About this exercise:
As you look over the data below, please find each line where the word "Serre" appears, then copy it.

Records supplied section start

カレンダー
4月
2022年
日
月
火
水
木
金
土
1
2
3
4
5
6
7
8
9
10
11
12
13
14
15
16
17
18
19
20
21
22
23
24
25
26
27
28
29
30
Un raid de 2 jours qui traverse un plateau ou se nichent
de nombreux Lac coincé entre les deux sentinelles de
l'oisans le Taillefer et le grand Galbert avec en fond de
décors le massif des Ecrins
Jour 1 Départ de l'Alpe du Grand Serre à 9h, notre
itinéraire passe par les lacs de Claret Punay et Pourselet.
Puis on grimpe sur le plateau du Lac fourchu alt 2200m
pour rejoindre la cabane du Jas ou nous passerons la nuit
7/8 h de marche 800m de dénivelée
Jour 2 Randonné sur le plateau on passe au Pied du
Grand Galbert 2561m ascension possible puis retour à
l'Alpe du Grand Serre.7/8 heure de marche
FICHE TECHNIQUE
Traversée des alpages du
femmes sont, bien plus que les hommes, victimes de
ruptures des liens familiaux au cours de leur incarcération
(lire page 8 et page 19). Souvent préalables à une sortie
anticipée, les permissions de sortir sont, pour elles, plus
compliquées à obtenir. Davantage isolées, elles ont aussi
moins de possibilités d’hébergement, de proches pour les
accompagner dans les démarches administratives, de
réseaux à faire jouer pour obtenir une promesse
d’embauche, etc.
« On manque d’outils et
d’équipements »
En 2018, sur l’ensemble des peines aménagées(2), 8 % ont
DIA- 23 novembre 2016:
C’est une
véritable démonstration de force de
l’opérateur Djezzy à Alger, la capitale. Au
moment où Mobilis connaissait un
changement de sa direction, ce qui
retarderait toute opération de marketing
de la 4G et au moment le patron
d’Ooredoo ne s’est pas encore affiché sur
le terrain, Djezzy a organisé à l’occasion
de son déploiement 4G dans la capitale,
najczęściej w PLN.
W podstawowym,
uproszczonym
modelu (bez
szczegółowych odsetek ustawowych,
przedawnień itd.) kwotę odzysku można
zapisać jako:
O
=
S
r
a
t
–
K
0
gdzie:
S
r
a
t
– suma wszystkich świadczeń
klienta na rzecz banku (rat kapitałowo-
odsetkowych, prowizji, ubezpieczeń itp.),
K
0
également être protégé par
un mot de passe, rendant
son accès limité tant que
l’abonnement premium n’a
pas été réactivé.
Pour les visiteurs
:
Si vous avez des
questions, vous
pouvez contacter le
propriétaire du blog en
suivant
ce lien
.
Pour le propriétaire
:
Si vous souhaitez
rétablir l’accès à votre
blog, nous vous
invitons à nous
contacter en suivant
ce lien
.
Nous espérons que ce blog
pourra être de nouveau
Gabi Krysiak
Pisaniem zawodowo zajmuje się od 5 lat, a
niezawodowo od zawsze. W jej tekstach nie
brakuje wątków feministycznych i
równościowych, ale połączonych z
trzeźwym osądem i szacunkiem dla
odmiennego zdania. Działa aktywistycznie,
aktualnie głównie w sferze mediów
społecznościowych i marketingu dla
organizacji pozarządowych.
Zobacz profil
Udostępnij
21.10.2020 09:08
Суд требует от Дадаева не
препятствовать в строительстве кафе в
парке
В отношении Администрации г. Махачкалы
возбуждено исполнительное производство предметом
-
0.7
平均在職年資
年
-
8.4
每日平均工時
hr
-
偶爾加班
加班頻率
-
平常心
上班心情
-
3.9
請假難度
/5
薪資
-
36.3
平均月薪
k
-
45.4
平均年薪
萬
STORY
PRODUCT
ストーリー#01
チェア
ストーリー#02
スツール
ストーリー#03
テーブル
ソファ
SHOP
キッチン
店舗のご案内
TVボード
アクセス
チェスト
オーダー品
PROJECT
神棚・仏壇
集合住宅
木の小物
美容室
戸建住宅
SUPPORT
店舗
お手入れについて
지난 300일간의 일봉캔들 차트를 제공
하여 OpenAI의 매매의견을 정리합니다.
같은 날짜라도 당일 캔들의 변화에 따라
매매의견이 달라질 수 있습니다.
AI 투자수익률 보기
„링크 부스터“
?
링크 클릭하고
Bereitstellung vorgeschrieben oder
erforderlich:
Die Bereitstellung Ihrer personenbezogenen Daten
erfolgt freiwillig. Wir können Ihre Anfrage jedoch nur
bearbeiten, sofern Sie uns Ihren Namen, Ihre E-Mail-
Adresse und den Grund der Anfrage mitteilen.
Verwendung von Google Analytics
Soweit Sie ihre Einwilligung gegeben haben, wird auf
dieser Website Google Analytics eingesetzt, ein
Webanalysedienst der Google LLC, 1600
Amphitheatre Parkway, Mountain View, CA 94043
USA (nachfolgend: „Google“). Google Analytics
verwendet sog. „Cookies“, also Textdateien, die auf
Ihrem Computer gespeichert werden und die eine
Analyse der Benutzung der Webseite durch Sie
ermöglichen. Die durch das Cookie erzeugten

Records supplied section end

Response to the task:
Jour 1 Départ de l'Alpe du Grand Serre à 9h, notre
l'Alpe du Grand Serre.7/8 heure de marche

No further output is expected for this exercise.